Hakimi évalué 5,5/10 pour sa prestation contrastée contre Rennes
Hakimi très actif mais critiqué après le match Rennes–PSG : notes mitigées et moyenne 5,5/10
Après Rennes–PSG, Achraf Hakimi reçoit des notes contrastées (moyenne 5,5/10) : activité constante sur le flanc droit, mais manque de précision et espaces.
Mené 2-0 à la pause, le Paris Saint-Germain a finalement évité la défaite grâce à un doublé de Ferran Torres, mais la prestation individuelle d’Achraf Hakimi a divisé les observateurs. Le latéral droit a pesé offensivement tout au long de la rencontre, multipliant les montées et les centres, sans toutefois transformer son volume d’activité en contribution décisive. Les évaluations attribuées par la presse sportive oscillent fortement, traduisant un match à deux visages.
Activité offensive constante sur le côté droit
Hakimi a été l’un des plus présents côté parisien, offrant de la largeur et cherchant systématiquement le surnombre. Ses projections ont désorganisé la défense adverse à plusieurs reprises, et il a combiné avec ses partenaires pour lancer des phases dangereuses. À la 37e minute, il a servi une passe qui aurait dû aboutir à une ouverture du score si la finition avait été plus précise. À la 76e minute, une accélération sur son aile a permis une remise qui a généré une situation de but. Son rôle dans la construction des attaques a été net : décalages, percussion et centres répétés font partie du constat offensif.

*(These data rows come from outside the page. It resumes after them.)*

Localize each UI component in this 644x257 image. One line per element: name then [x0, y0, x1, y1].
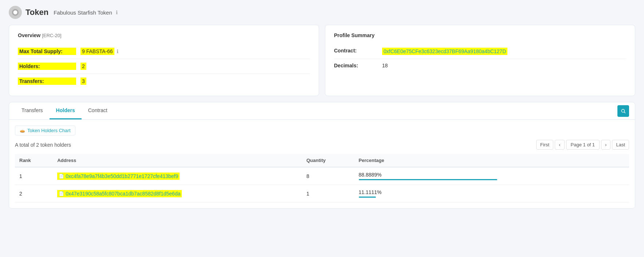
decimals-label: Decimals:: [334, 63, 378, 68]
percentage-bar: [359, 179, 497, 180]
tabs-header: Transfers Holders Contract: [9, 102, 635, 120]
pie-chart-icon: 🥧: [20, 128, 25, 133]
transfers-value: 3: [80, 78, 86, 85]
col-address: Address: [53, 154, 302, 167]
cards-row: Overview [ERC-20] Max Total Supply: 9 FA…: [9, 25, 635, 96]
file-icon: 📄: [59, 191, 64, 196]
page-info: Page 1 of 1: [566, 140, 600, 150]
first-page-button[interactable]: First: [536, 140, 553, 150]
tab-holders[interactable]: Holders: [50, 102, 82, 119]
pagination: First ‹ Page 1 of 1 › Last: [536, 140, 629, 150]
svg-point-1: [621, 109, 624, 112]
profile-row-decimals: Decimals: 18: [334, 59, 626, 72]
tabs-section: Transfers Holders Contract 🥧 Token Holde…: [9, 102, 635, 209]
cell-percentage: 88.8889%: [354, 167, 629, 185]
table-head: Rank Address Quantity Percentage: [15, 154, 629, 167]
holders-label: Holders:: [18, 63, 76, 70]
col-percentage: Percentage: [354, 154, 629, 167]
cell-quantity: 8: [302, 167, 354, 185]
table-row: 1📄0xc4fa78e9a7f4b3e50dd1b2771e1727cfe413…: [15, 167, 629, 185]
col-quantity: Quantity: [302, 154, 354, 167]
percentage-value: 11.1111%: [359, 189, 382, 195]
page-title: Token: [25, 8, 48, 17]
cell-percentage: 11.1111%: [354, 185, 629, 202]
tab-transfers[interactable]: Transfers: [15, 102, 50, 119]
svg-line-2: [624, 112, 625, 113]
token-icon: [9, 6, 22, 19]
overview-row-transfers: Transfers: 3: [18, 74, 310, 88]
overview-card: Overview [ERC-20] Max Total Supply: 9 FA…: [9, 25, 319, 96]
info-icon[interactable]: ℹ: [116, 9, 118, 15]
cell-address: 📄0x47e3190c58a5fc807bca1db7ac8582d8f1d5e…: [53, 185, 302, 202]
holders-value-text: 2: [80, 63, 86, 70]
tab-contract[interactable]: Contract: [82, 102, 114, 119]
tab-content: 🥧 Token Holders Chart A total of 2 token…: [9, 120, 635, 208]
percentage-value: 88.8889%: [359, 172, 382, 178]
overview-row-supply: Max Total Supply: 9 FABSTA-66 ℹ: [18, 44, 310, 59]
profile-card: Profile Summary Contract: 0xfC6E0e75CFe3…: [325, 25, 635, 96]
table-body: 1📄0xc4fa78e9a7f4b3e50dd1b2771e1727cfe413…: [15, 167, 629, 202]
prev-page-button[interactable]: ‹: [555, 140, 564, 150]
supply-label: Max Total Supply:: [18, 48, 76, 55]
percentage-bar: [359, 197, 376, 198]
chart-button[interactable]: 🥧 Token Holders Chart: [15, 126, 75, 135]
main-content: Overview [ERC-20] Max Total Supply: 9 FA…: [0, 25, 644, 217]
holders-summary-row: A total of 2 token holders First ‹ Page …: [15, 140, 629, 150]
supply-value-text: 9 FABSTA-66: [80, 48, 114, 55]
address-link[interactable]: 📄0x47e3190c58a5fc807bca1db7ac8582d8f1d5e…: [57, 190, 182, 197]
profile-row-contract: Contract: 0xfC6E0e75CFe3c6323ecd37BF69Aa…: [334, 44, 626, 59]
supply-info-icon[interactable]: ℹ: [117, 48, 118, 54]
address-link[interactable]: 📄0xc4fa78e9a7f4b3e50dd1b2771e1727cfe413b…: [57, 173, 180, 180]
token-name: Fabulous Starfish Token: [54, 9, 112, 16]
table-row: 2📄0x47e3190c58a5fc807bca1db7ac8582d8f1d5…: [15, 185, 629, 202]
profile-card-title: Profile Summary: [334, 32, 626, 38]
next-page-button[interactable]: ›: [601, 140, 610, 150]
last-page-button[interactable]: Last: [612, 140, 629, 150]
tabs-list: Transfers Holders Contract: [15, 102, 114, 119]
search-button[interactable]: [617, 105, 629, 117]
supply-value: 9 FABSTA-66 ℹ: [80, 48, 118, 55]
contract-address-link[interactable]: 0xfC6E0e75CFe3c6323ecd37BF69Aa9180a4bC12…: [382, 48, 507, 55]
cell-rank: 1: [15, 167, 53, 185]
holders-summary-text: A total of 2 token holders: [15, 142, 71, 148]
cell-quantity: 1: [302, 185, 354, 202]
contract-label: Contract:: [334, 48, 378, 54]
decimals-value: 18: [382, 63, 388, 68]
transfers-value-text: 3: [80, 78, 86, 85]
transfers-label: Transfers:: [18, 78, 76, 85]
overview-row-holders: Holders: 2: [18, 59, 310, 74]
holders-value: 2: [80, 63, 86, 70]
overview-card-title: Overview [ERC-20]: [18, 32, 310, 38]
erc-badge: [ERC-20]: [42, 33, 61, 38]
page-header: Token Fabulous Starfish Token ℹ: [0, 0, 644, 25]
file-icon: 📄: [59, 174, 64, 179]
cell-address: 📄0xc4fa78e9a7f4b3e50dd1b2771e1727cfe413b…: [53, 167, 302, 185]
cell-rank: 2: [15, 185, 53, 202]
col-rank: Rank: [15, 154, 53, 167]
holders-table: Rank Address Quantity Percentage 1📄0xc4f…: [15, 154, 629, 202]
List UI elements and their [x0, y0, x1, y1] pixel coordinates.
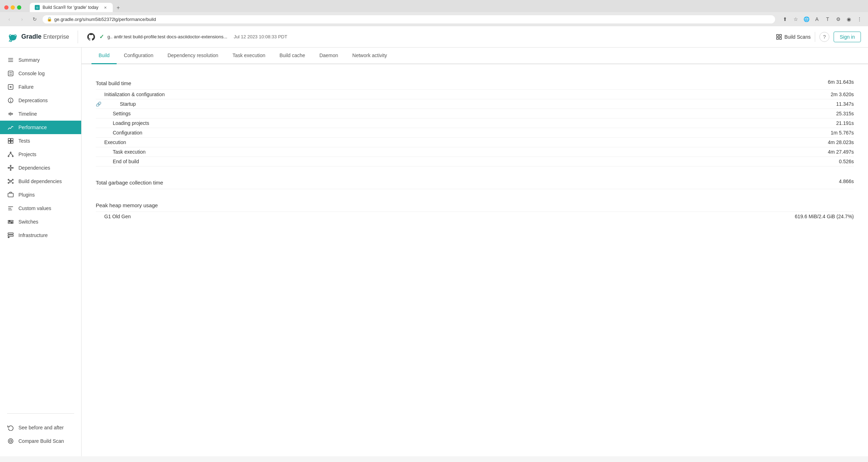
new-tab-button[interactable]: +: [114, 4, 123, 12]
sidebar-label-see-before-after: See before and after: [18, 425, 64, 430]
tab-build-cache[interactable]: Build cache: [272, 48, 312, 64]
custom-values-icon: [7, 205, 14, 212]
build-status-check: ✓: [99, 33, 104, 40]
extension-icon-2[interactable]: A: [813, 15, 821, 23]
sidebar-item-plugins[interactable]: Plugins: [0, 188, 81, 202]
maximize-traffic-light[interactable]: [17, 5, 21, 10]
tab-build[interactable]: Build: [91, 48, 117, 64]
sidebar-item-tests[interactable]: Tests: [0, 134, 81, 148]
browser-tabs: G Build Scan® for 'gradle' today ✕ +: [30, 3, 123, 12]
link-icon[interactable]: 🔗: [96, 101, 101, 107]
build-scans-link[interactable]: Build Scans: [776, 34, 811, 40]
sidebar-item-dependencies[interactable]: Dependencies: [0, 161, 81, 175]
help-button[interactable]: ?: [819, 32, 829, 42]
sidebar-item-see-before-after[interactable]: See before and after: [0, 421, 81, 434]
bookmark-icon[interactable]: ☆: [791, 15, 800, 23]
svg-line-48: [9, 180, 10, 181]
tab-network-activity[interactable]: Network activity: [345, 48, 394, 64]
svg-point-34: [10, 167, 12, 169]
sidebar-item-performance[interactable]: Performance: [0, 121, 81, 134]
perf-row-g1-old-gen: G1 Old Gen 619.6 MiB/2.4 GiB (24.7%): [96, 212, 854, 221]
build-dependencies-icon: [7, 178, 14, 185]
github-icon: [87, 32, 96, 42]
svg-point-20: [10, 101, 11, 102]
sidebar-item-build-dependencies[interactable]: Build dependencies: [0, 175, 81, 188]
svg-rect-59: [8, 233, 13, 234]
sidebar-item-infrastructure[interactable]: Infrastructure: [0, 229, 81, 242]
dependencies-icon: [7, 164, 14, 171]
menu-icon[interactable]: ⋮: [855, 15, 864, 23]
tab-daemon[interactable]: Daemon: [312, 48, 345, 64]
sidebar-item-custom-values[interactable]: Custom values: [0, 202, 81, 215]
tab-configuration[interactable]: Configuration: [117, 48, 160, 64]
svg-point-44: [8, 179, 9, 180]
build-title: g.. antlr:test build-profile:test docs-a…: [107, 34, 227, 39]
svg-point-30: [8, 156, 9, 157]
share-icon[interactable]: ⬆: [781, 15, 789, 23]
extension-icon-1[interactable]: 🌐: [802, 15, 811, 23]
minimize-traffic-light[interactable]: [11, 5, 15, 10]
gradle-logo: Gradle Enterprise: [7, 31, 69, 43]
svg-rect-27: [8, 141, 10, 143]
content-tabs: Build Configuration Dependency resolutio…: [82, 48, 868, 64]
sidebar-label-dependencies: Dependencies: [18, 165, 50, 171]
svg-rect-61: [8, 237, 10, 238]
extension-icon-5[interactable]: ◉: [845, 15, 853, 23]
sign-in-button[interactable]: Sign in: [834, 32, 861, 42]
sidebar-item-failure[interactable]: Failure: [0, 80, 81, 94]
init-config-value: 2m 3.620s: [804, 92, 854, 97]
svg-point-4: [15, 35, 16, 36]
compare-icon: [7, 438, 14, 445]
heap-label: Peak heap memory usage: [96, 198, 804, 210]
sidebar-label-build-dependencies: Build dependencies: [18, 178, 62, 184]
main-layout: Summary Console log Failure: [0, 48, 868, 456]
forward-button[interactable]: ›: [17, 14, 27, 24]
sidebar-item-projects[interactable]: Projects: [0, 148, 81, 161]
address-bar-row: ‹ › ↻ 🔒 ge.gradle.org/s/num5ib52372lg/pe…: [0, 12, 868, 26]
sidebar-item-deprecations[interactable]: Deprecations: [0, 94, 81, 107]
tab-dependency-resolution[interactable]: Dependency resolution: [160, 48, 225, 64]
build-info: ✓ g.. antlr:test build-profile:test docs…: [87, 32, 770, 42]
configuration-label: Configuration: [96, 130, 804, 136]
content-area: Build Configuration Dependency resolutio…: [82, 48, 868, 456]
sidebar-label-deprecations: Deprecations: [18, 98, 48, 103]
task-execution-label: Task execution: [96, 149, 804, 155]
sidebar-item-console-log[interactable]: Console log: [0, 67, 81, 80]
reload-button[interactable]: ↻: [30, 14, 40, 24]
deprecations-icon: [7, 97, 14, 104]
logo-enterprise: Enterprise: [43, 34, 69, 40]
close-traffic-light[interactable]: [4, 5, 9, 10]
sidebar-nav: Summary Console log Failure: [0, 53, 81, 409]
svg-rect-8: [780, 37, 781, 39]
address-bar[interactable]: 🔒 ge.gradle.org/s/num5ib52372lg/performa…: [43, 15, 775, 23]
svg-point-46: [8, 182, 9, 183]
summary-icon: [7, 56, 14, 64]
perf-row-end-of-build: End of build 0.526s: [96, 157, 854, 166]
sidebar-label-custom-values: Custom values: [18, 205, 51, 211]
extension-icon-3[interactable]: T: [823, 15, 832, 23]
active-browser-tab[interactable]: G Build Scan® for 'gradle' today ✕: [30, 3, 113, 12]
svg-point-3: [10, 35, 11, 36]
sidebar-item-summary[interactable]: Summary: [0, 53, 81, 67]
plugins-icon: [7, 191, 14, 198]
sidebar-label-infrastructure: Infrastructure: [18, 232, 48, 238]
svg-rect-26: [11, 138, 13, 141]
settings-label: Settings: [96, 111, 804, 116]
tab-task-execution[interactable]: Task execution: [226, 48, 273, 64]
extension-icon-4[interactable]: ⚙: [834, 15, 842, 23]
failure-icon: [7, 83, 14, 90]
sidebar-item-switches[interactable]: Switches: [0, 215, 81, 229]
svg-line-49: [11, 180, 12, 181]
back-button[interactable]: ‹: [4, 14, 14, 24]
perf-row-gc: Total garbage collection time 4.866s: [96, 174, 854, 189]
svg-point-31: [12, 156, 13, 157]
sidebar-label-timeline: Timeline: [18, 111, 37, 117]
header-divider-2: [815, 32, 815, 42]
logo-gradle: Gradle: [21, 33, 41, 40]
sidebar-item-compare-build-scan[interactable]: Compare Build Scan: [0, 434, 81, 448]
tab-close-button[interactable]: ✕: [103, 5, 108, 10]
performance-icon: [7, 124, 14, 131]
sidebar-item-timeline[interactable]: Timeline: [0, 107, 81, 121]
sidebar-label-performance: Performance: [18, 125, 47, 130]
svg-point-47: [12, 182, 13, 183]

Évaluations contrastées : quatre notes, moyenne 5,5
Quatre notes publiées lui attribuent respectivement 6/10, 4/10, 5/10 et 7/10, soit une moyenne arithmétique de 5,5/10. Ces chiffres synthétisent l’impression générale d’une prestation partagée entre audace et imprécision. La note médiane reflète une performance légèrement supérieure à la moyenne, mais insuffisante pour être qualifiée de pleinement satisfaisante. Les divergences de notation mettent en lumière des priorités d’analyse différentes : certains observateurs privilégient l’activité et l’engagement, d’autres sanctionnent le manque d’efficacité dans le dernier geste et les risques défensifs pris.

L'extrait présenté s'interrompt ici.